Although flying always fascinated me, as it did lots of us who grew up during World War II, it was not until about 1970 at age 36 that I finally had a chance to get serious about my childhood dream. I moved to Charleston, Illinois, only five miles from the Coles County Memorial. I signed up for a couple of lessons with the FBO, and then discovered that five men who had pooled their resources to purchase a Piper Colt had just started a flying club. One of the members had recently become a flight instructor and offered lessons to members of the club for $5 an hour. I can't remember how much the Colt cost — $11, or was it only $7 an hour wet? But I was in the air a couple of hours each week that fall and soloed well before winter.
With about 20 hours total time my experience with nasty weather, including gusty winds, was not extensive. However, one breezy day during a downwind taxi my instructor demonstrated the recommended use of ailerons and elevator in ground operations. He explained that the wind has a reverse effect on these controls when blowing from the rear, which pulling the control wheel back in my lap would present an upturned elevator surface to the wind that would tend to to hold the nose down, keeping the weight on the wheels. Frankly, the explanation left me a little confused — through no fault of the instructor's, I'm sure — but since it didn't seem terribly important at the time, and because I didn't want to look slow-witted, I mechanically followed his instructions and pretended to understand the procedure.
My first solo cross-country flight shortly thereafter took me to Terre Haute International-Hulman Field, just east of Terre Haute, Indiana, a trip I completed without a glitch. I returned to Coles County confident that I was finally a real pilot. I could not only take off and land without breaking the airplane or myself, but also I could actually use flying as a way to get from here to there and back again. I eagerly scheduled a second cross-country flight for a Saturday early in January to Sullivan, Indiana, where a friend would meet me for a cup of coffee.
The day before the trip a fierce cold front blew through central Illinois, leaving several inches of snow on the ground. Saturday morning dawned cold and clear with a strong west wind powered by a high-pressure ridge. When my instructor met me at the airport before the flight, I was concerned that he might cancel it because of snow or the wind. However, the runways at both airports had been cleared, and after debating more with himself than with me, I think, he decided that I could handle the wind.

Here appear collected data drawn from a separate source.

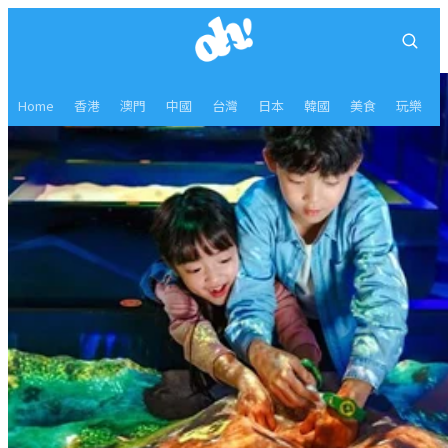
Home
香港
澳門
中國
台灣
日本
韓國
美食
玩樂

With the temperature at something like 20 to 25 degrees Fahrenheit and a 15- to 20-knot wind on its nose, the Colt jumped off Runway 29. I could not wait to get on the ground at Sullivan and see my friend's face when he saw me taxi to the ramp. And because of that tailwind, perhaps 40 kt at 5,500 feet, the wait wasn't very long.
My preflight planning should have considered the fact that Sullivan had only one north-south runway, which would require a crosswind landing close to, if not exceeding, the capabilities of the Colt. Somehow or other this fact had not concerned my instructor or me until I was on the downwind for Runway 36. I then discovered just how much crab was required to maintain my track. Why the oversight? I figured that if my instructor thought I could handle the crosswind, I shouldn't worry about it. Ignorance is truly bliss.
Turning final from base I cross-controlled the Colt, lowering the left wing into the wind with enough right rudder to maintain the runway heading and with some extra speed to take care of wind gusts. It was a beautiful crosswind landing, a real greaser. No ATP had ever done it better than this low-time student pilot. No brag, just fact.
Because of the few patches of snow on the runway and the extra speed on the approach, the rollout took up the first half of the runway. But with the wheel pulled all the way back in my lap, that frisky little Colt slowed enough to permit a turn off the runway just abreast of the ramp where I could see my friend waiting. If my coat that day had buttons instead of a zipper, they would have popped.
As I turned toward the ramp on the east side of the runway, away from the strong westerly wind, still congratulating myself on my impressive landing, I kept the wheel pulled all the way back to the stops. Suddenly, I felt a strange sensation, something like Superman pressing my seat cushion straight up. The Colt tipped over, really quite gently, coming to rest on the prop and one wing tip. The elevator deflected fully up had allowed the tailwind to reach under the airplane's empennage and force the tail skyward. And there I hung, looking down at the pavement and at fuel leaking out of the fuel tank, running down the wing and onto the cowling covering the hot little four-banger.
My fantasy of dying in a fiery explosion was more than adequate motivation to promptly unbuckle and exit the aircraft, no longer a modern-day Red Baron, but a chastened student pilot who had learned the hard way how to taxi with a quartering tailwind.
I vowed to ask my instructor for clarification the next time I didn't understand a procedure, and to trust my instincts about weather and my capabilities to handle the howling wind.
James Robert Ross, AOPA 4068115, accumulated 920 hours in 14 years of flying. He is a family therapist and holds a commercial pilot certificate with an instrument rating.